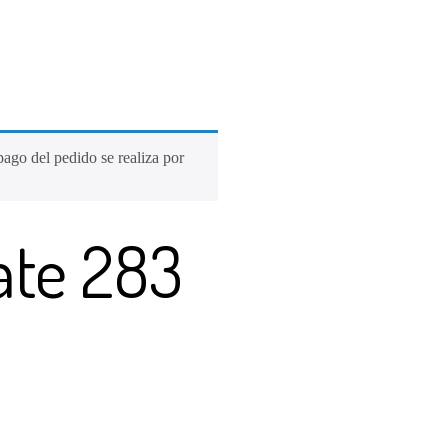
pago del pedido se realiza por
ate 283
...
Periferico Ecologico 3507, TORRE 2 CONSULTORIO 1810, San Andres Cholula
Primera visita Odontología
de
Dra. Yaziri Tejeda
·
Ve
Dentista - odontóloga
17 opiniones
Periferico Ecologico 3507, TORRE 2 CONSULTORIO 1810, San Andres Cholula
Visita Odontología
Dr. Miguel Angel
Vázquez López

▸ ASSIGNED TASK
Line count for the string "Odontología": state how many lines in the data contain it, and output nothing else.

▸ ANSWER SPACE
2